Doctors often ignore electronic drug safety alerts
When prescribing drugs electronically, US clinicians often over-ride automatic drug warning alerts in computer-based systems, according to a new study led by researchers at the Dana-Farber Cancer Institute and Beth Israel Deaconess Medical Centre (BIDMC), Boston, published in the Archives of Internal Medicine (9/2/09).
The study suggests that most clinicians find medication alerts a ‘nuisance’ rather than important. ‘Electronic prescribing clearly will improve medication safety, but its full benefit will not be realised without the development and integration of high-quality decision support systems to help clinicians better manage medication safety alerts,’ concludes the senior author of the study, Saul Weingart MD PhD, Vice President for patient safety at the Dana-Farber Cancer Institute and an internist at BIDMC.

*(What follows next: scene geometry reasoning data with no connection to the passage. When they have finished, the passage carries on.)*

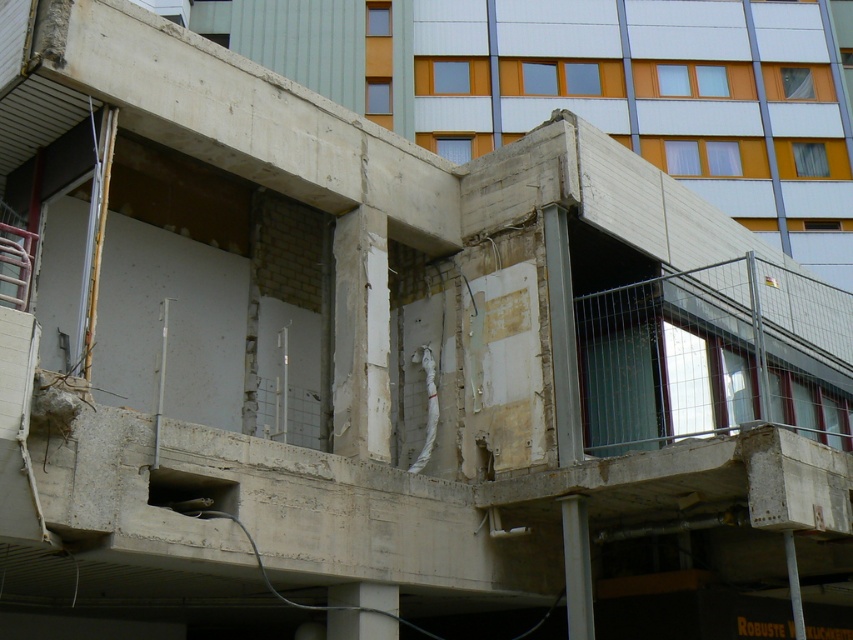 You are an architect inspecting the construction site. You notice the white concrete pillar at lower right and the concrete at lower center. Which one has a smaller width?

The white concrete pillar at lower right has a smaller width than the concrete at lower center.

You are a construction worker standing at the entrance of the building. You need to move a heavy tool from the concrete at lower center to the white concrete pillar at lower right. Which direction should you move the tool?

The white concrete pillar at lower right is to the right of concrete at lower center, so you should move the tool to the right.

You are an inspector checking the construction site. You see the concrete at lower center and the concrete pillar at lower right. Which one has a lower height?

The concrete at lower center is shorter than the concrete pillar at lower right, so the concrete at lower center has a lower height. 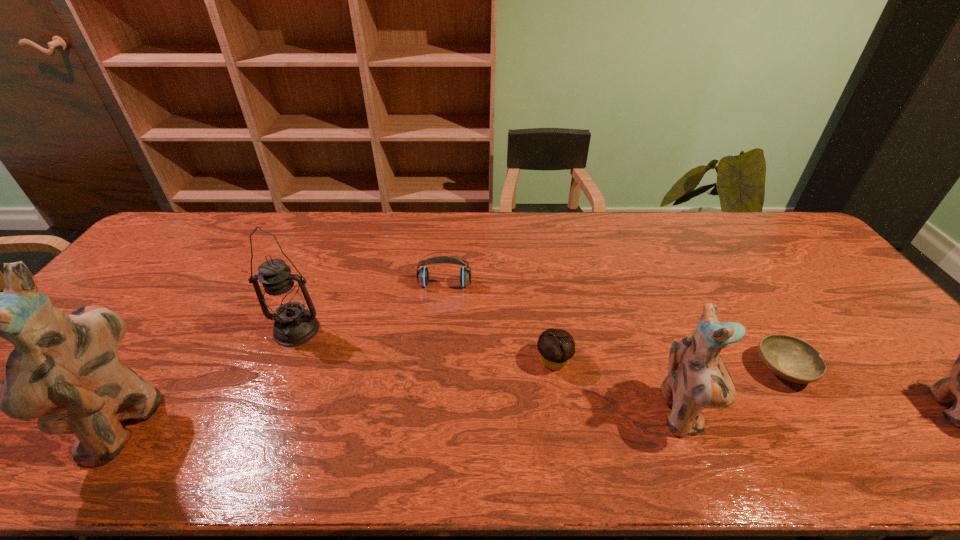 Identify the location of free spot that satisfies the following two spatial constraints: 1. on the ear cups of the fourth object from left to right; 2. on the right side of the farthest object. The height and width of the screenshot is (540, 960). (438, 361).

Where is `free space that satisfies the following two spatial constraints: 1. on the front side of the oil lamp; 2. on the front-facing side of the tallest figurine`? This screenshot has height=540, width=960. free space that satisfies the following two spatial constraints: 1. on the front side of the oil lamp; 2. on the front-facing side of the tallest figurine is located at coordinates point(257,423). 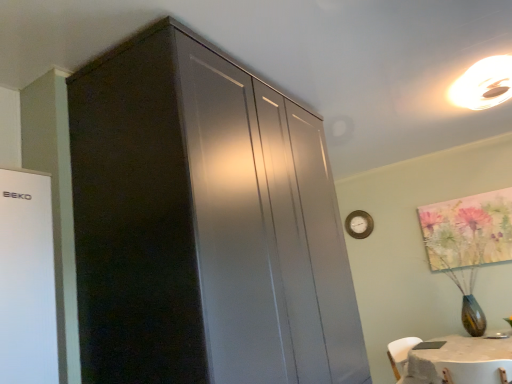 Question: Considering their positions, is wooden clock at upper right located in front of or behind watercolor floral painting at upper right?

Choices:
 (A) behind
 (B) front

Answer: (A)

Question: Based on their sizes in the image, would you say wooden clock at upper right is bigger or smaller than watercolor floral painting at upper right?

Choices:
 (A) big
 (B) small

Answer: (B)

Question: Estimate the real-world distances between objects in this image. Which object is farther from the wooden clock at upper right?

Choices:
 (A) matte black cabinet at upper left
 (B) matte white ceiling light at upper right
 (C) watercolor floral painting at upper right

Answer: (A)

Question: Which object is positioned closest to the matte black cabinet at upper left?

Choices:
 (A) wooden clock at upper right
 (B) matte white ceiling light at upper right
 (C) watercolor floral painting at upper right

Answer: (B)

For the study, the researchers reviewed the electronic prescriptions and associated medication safety alerts generated by 2,872 clinicians at community-based out-patient practices in Massachusetts, New Jersey, and Pennsylvania. In 2006, the clinicians had submitted 3.5 million electronic prescriptions from January to September inclusive. About 6.6% (one in 15 prescriptions) produced an alert for a drug interaction or a drug allergy. About 98.6% of the 233,537 alerts were for a potential interaction with a drug already taken by the patient.

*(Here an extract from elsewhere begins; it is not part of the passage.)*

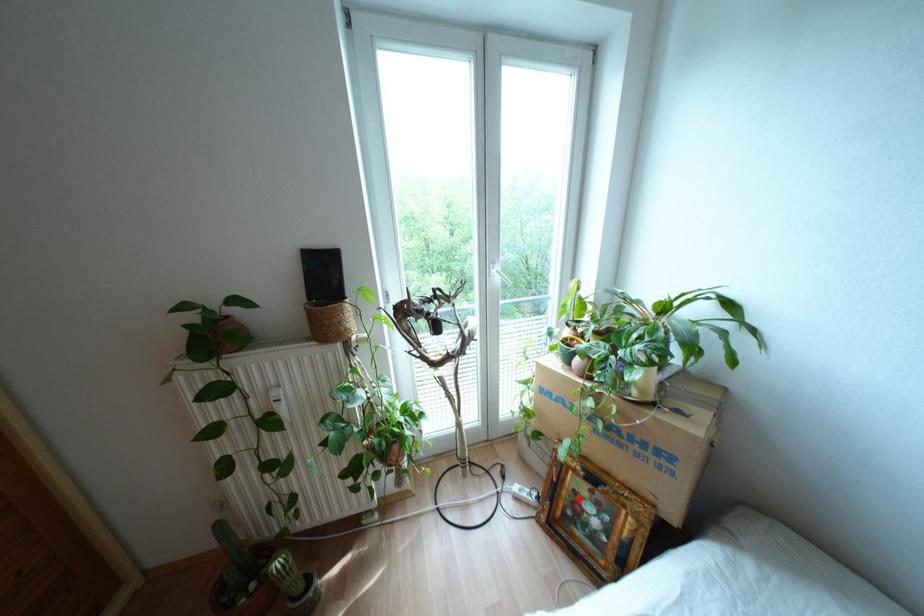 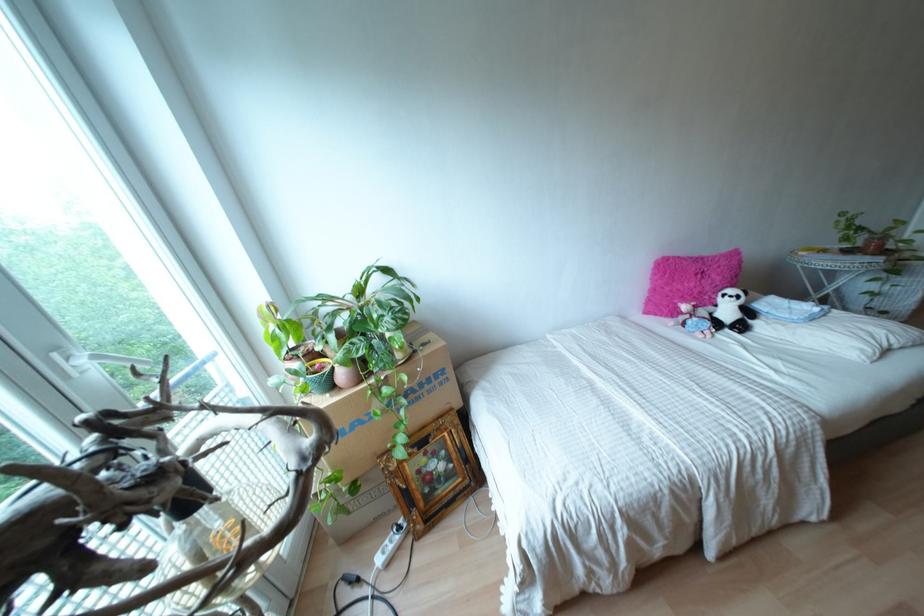 Find the pixel in the second image that matches the highlighted location in the first image.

More than 90% of the drug interaction alerts and 77% of the drug allergy alerts were over-ridden by the clinicians, who typically dismissed even drug interaction alerts rated of high severity, for medications frequently used in combination to treat specific illnesses. They were also less likely to accept an alert if a patient had been prescribed the medication previously.

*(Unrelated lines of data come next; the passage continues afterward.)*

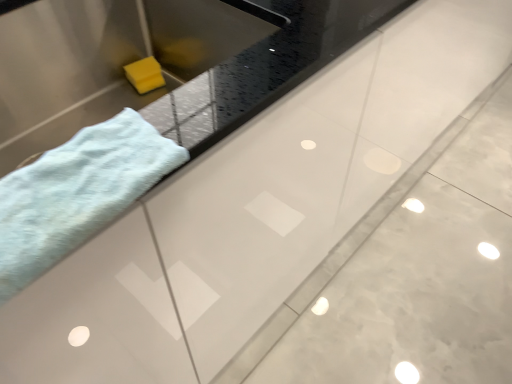 Question: Considering the relative positions of matte stainless steel sink at left and soft blue towel at left in the image provided, is matte stainless steel sink at left to the left or to the right of soft blue towel at left?

Choices:
 (A) right
 (B) left

Answer: (B)

Question: Looking at their shapes, would you say matte stainless steel sink at left is wider or thinner than soft blue towel at left?

Choices:
 (A) wide
 (B) thin

Answer: (A)

Question: From the image's perspective, is matte stainless steel sink at left above or below soft blue towel at left?

Choices:
 (A) below
 (B) above

Answer: (B)

Question: Considering their positions, is soft blue towel at left located in front of or behind matte stainless steel sink at left?

Choices:
 (A) behind
 (B) front

Answer: (B)

Question: In terms of width, does soft blue towel at left look wider or thinner when compared to matte stainless steel sink at left?

Choices:
 (A) thin
 (B) wide

Answer: (A)

Question: Considering the relative positions of soft blue towel at left and matte stainless steel sink at left in the image provided, is soft blue towel at left to the left or to the right of matte stainless steel sink at left?

Choices:
 (A) left
 (B) right

Answer: (B)

Question: Considering the positions of soft blue towel at left and matte stainless steel sink at left in the image, is soft blue towel at left taller or shorter than matte stainless steel sink at left?

Choices:
 (A) short
 (B) tall

Answer: (A) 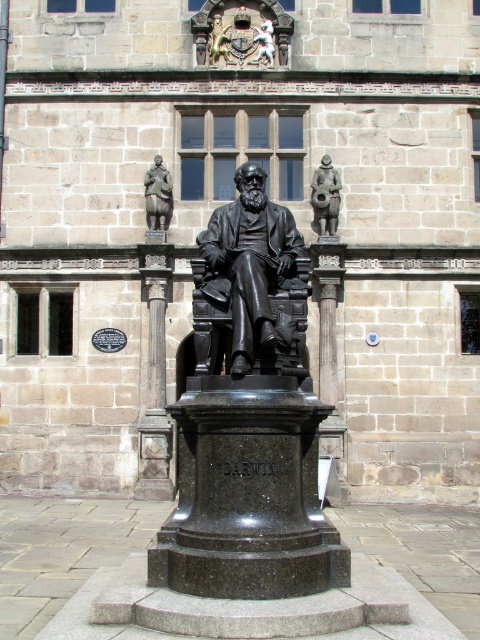 Question: Can you confirm if black polished stone pillar at center is bigger than bronze cannon at center?

Choices:
 (A) yes
 (B) no

Answer: (A)

Question: Which object is positioned closest to the black polished stone pillar at center?

Choices:
 (A) bronze statue at upper center
 (B) black polished statue at center

Answer: (A)

Question: Observing the image, what is the correct spatial positioning of black polished stone pillar at center in reference to bronze statue at upper center?

Choices:
 (A) right
 (B) left

Answer: (B)

Question: Which of these objects is positioned farthest from the bronze statue at upper center?

Choices:
 (A) bronze cannon at center
 (B) black polished stone pillar at center

Answer: (A)

Question: Does bronze cannon at center lie behind bronze statue at upper center?

Choices:
 (A) yes
 (B) no

Answer: (B)

Question: Which object is positioned closest to the bronze cannon at center?

Choices:
 (A) black polished statue at center
 (B) black polished stone pillar at center
 (C) bronze statue at upper center

Answer: (C) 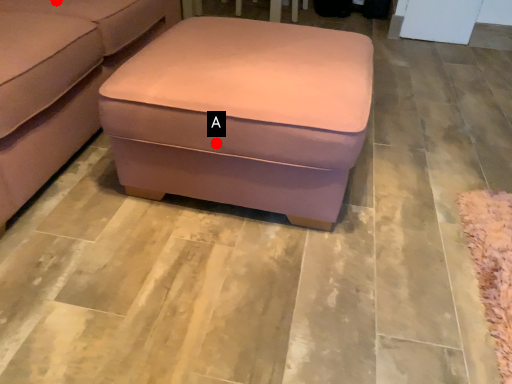 Question: Two points are circled on the image, labeled by A and B beside each circle. Which point is farther to the camera?

Choices:
 (A) A is further
 (B) B is further

Answer: (B) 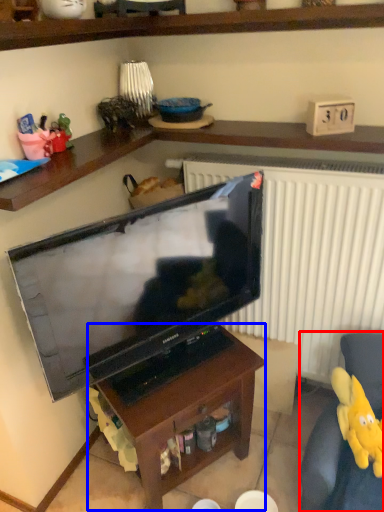 Question: Among these objects, which one is nearest to the camera, swivel chair (highlighted by a red box) or table (highlighted by a blue box)?

Choices:
 (A) swivel chair
 (B) table

Answer: (A)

The study’s first author, Thomas Isaac MD, of BIDMC and Dana-Farber, pointed out: ‘The sheer volume of alerts generated by electronic prescribing systems stands to limit the safety benefits. Too many alerts are generated for unlikely events, which could lead to alert fatigue. Better decision support programmes will generate more pertinent alerts, making electronic prescribing more effective and safer.’
Recommendations: ‘We need to find a way to help clinicians to separate the proverbial wheat from the chaff,’ said Dr Weingart. ‘Until then, electronic prescribing systems stand to fall far short of their promise to enhance patient safety and to generate greater efficiencies and cost savings.’
The researchers recommend improvements for medication safety alerts – including the reclassification of severity of alerts, particularly those often over-ridden; inclusion of an option for clinicians to suppress alerts for medications already received by a patient, and customisation of alerts for a clinician’s specialty.
* A list of potentially dangerous drug interactions identified by the researchers is available at www.dana-farber.org/electronic-medication-safety).